The function returns `seL4_NoError` for success as usual. The following error
codes are returned otherwise:

| Error | Possible cause |
| ---------------------- | ----------------------------------------------- |
| `seL4_InvalidCapability` | the provided capability is not the domain capability |
| `seL4_InvalidArgument` | the index is the current domain start index and the duration is 0, or the duration is 0, but the domain is not 0. |
| `seL4_RangeError` | the index is not less than `config_DomScheduleLength`, or the domain is not less than `CONFIG_NUM_DOMAINS`, or on MCS the duration is less than `MIN_BUDGET` |

### Configuration Options

The new config option `config_DomScheduleLength` determines the static size of
the overall domain schedule array and thereby the longest domain schedule that
is possible to configure at runtime. The default value for
`config_DomScheduleLength` is 256.

### Initialisation

At system startup, the array contains 2 active entries: entry 0 with domain 0
and a long duration, and entry 1 with `(0, 0)`. With the following scheme it is
possible to use the full length of the array even though these two entries are
already in use.

At kernel boot time, given a user-provided schedule [(d_0, t_0), (d_1, t_1),
...] that satisfies the requirements [described
above](#conditions-and-invariants), the root task could achieve the provided
schedule as follows:

1. First, set up the of rest system as before, including starting all threads
2. Set all `(d_i, t_i)` according to the schedule where `i > 1`.
3. Then, overwrite the two active schedule entries 0 and 1 with
`(d_0, t_0)` and `(d_1, t_1)`.
4. Set the schedule start to the desired start value, e.g. index 0
5. Suspend/stop the initialiser

With this the first run of domain 0 after the initialiser will not get its full
time slice, because step 5 will already run in the user-provided schedule, but
after that, the user-provided schedule will be in force.

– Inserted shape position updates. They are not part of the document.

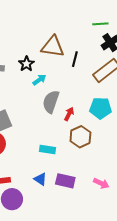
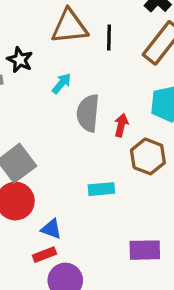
black star: (26, 64) -> (20, 60), moved
blue triangle: (40, 179) -> (51, 229), moved
purple rectangle: (65, 181) -> (145, 250), moved

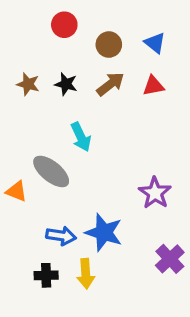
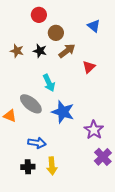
brown circle: (109, 45) -> (56, 33), moved
red triangle: (153, 86) -> (89, 67), moved, turned -32
purple star: (155, 193) -> (94, 130), moved
blue star: (104, 232) -> (63, 112), moved

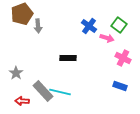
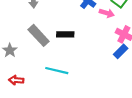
blue rectangle: (120, 86) -> (121, 51), moved, turned -64
gray rectangle: (43, 91) -> (39, 35), moved

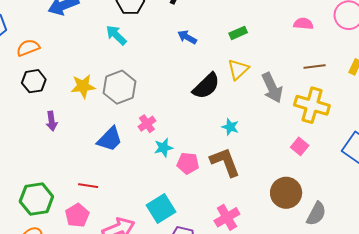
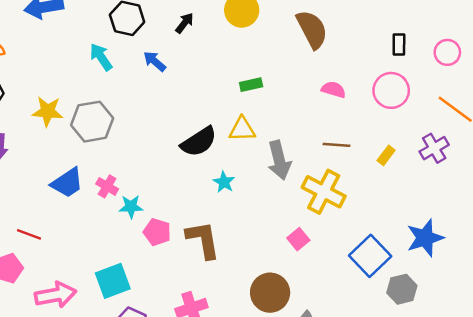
blue arrow: (187, 37) -> (155, 61), moved
yellow triangle: (238, 69) -> (242, 129), turned 30
pink cross: (147, 124) -> (107, 186), moved, turned -36
cyan star: (230, 127) -> (224, 182), moved

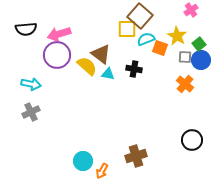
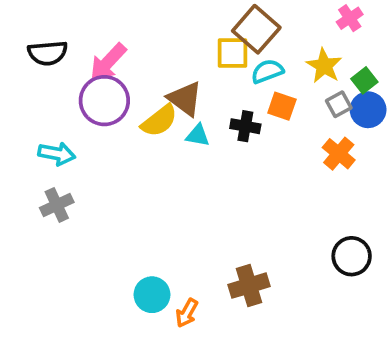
pink arrow: (59, 34) -> (108, 62), turned -30
orange square: (160, 48) -> (282, 106), moved
gray square: (185, 57) -> (339, 104), turned -32
yellow semicircle: (87, 66) -> (159, 121), turned 100

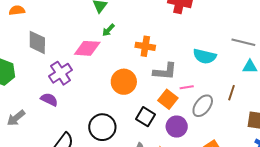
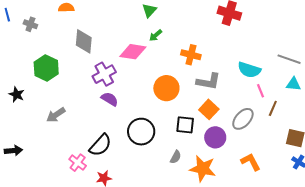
pink line: (187, 87) -> (261, 91), moved, turned 72
purple semicircle: (49, 99) -> (110, 99), moved
black square: (146, 117) -> (185, 125), turned -30

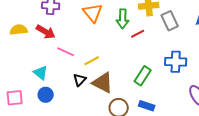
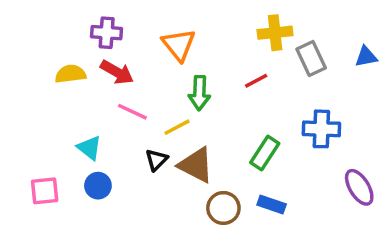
green arrow: (123, 19) -> (199, 93), moved
yellow semicircle: (19, 30) -> (70, 74), moved
red arrow: (46, 32) -> (117, 72), moved

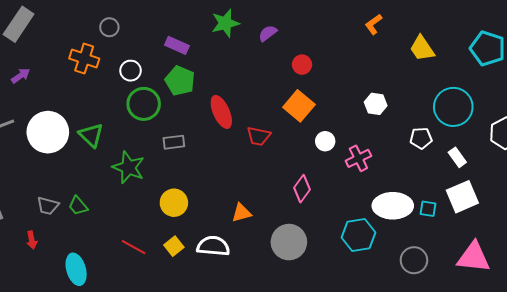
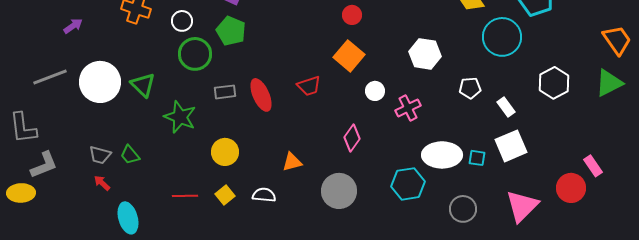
white hexagon: (376, 104) -> (425, 54), size x1.4
cyan circle: (453, 107) -> (502, 37), moved
red ellipse: (221, 112) -> (261, 95), moved
red trapezoid: (259, 136) -> (309, 86), turned -30
red arrow: (32, 240) -> (102, 183), moved, turned 144
white semicircle: (213, 246) -> (264, 195), size x0.7
red line: (134, 247) -> (185, 196), turned -30
pink triangle: (473, 257) -> (522, 206), turned -51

This works if the initialiser can finish its work within the duration of entry
0. Since the duration is set to the maximum expressible time, this should in
practice never be an issue. Even if the time is not sufficient, the procedure
will still work unless the domain time of the initialiser happens to expire
during the execution of step 3. If that is a possibility, the initialiser could
include a suitable delay before step 3 to make this impossible.

The reason the scheme works is that the kernel will not act on new values in the
schedule before the current domain slice has expired whereas setting the start
index in step 4 comes into effect immediately.

### capDL initialiser

The capDL initialiser will change to also initialise the domain schedule if one
is provided.

The schedule is provided in a separate new section of the capDL input
specification, specifying the schedule as a comma-separated list of pairs
(domain, duration). If no end marker is provided at the end of the list,
an implicit end marker is assumed.

## Drawbacks

The main drawback is that this is a breaking change for users. Setting and
initialising a domain schedule now works differently, and build scripts may
need to be updated to no longer generate/add the former `.h` file that contained
the schedule.

In theory a tool could be provided that converts current `.h` file schedules
into the capDL sections, but since `.h` files can contain anything we are not
proposing such a tool as part of this RFC.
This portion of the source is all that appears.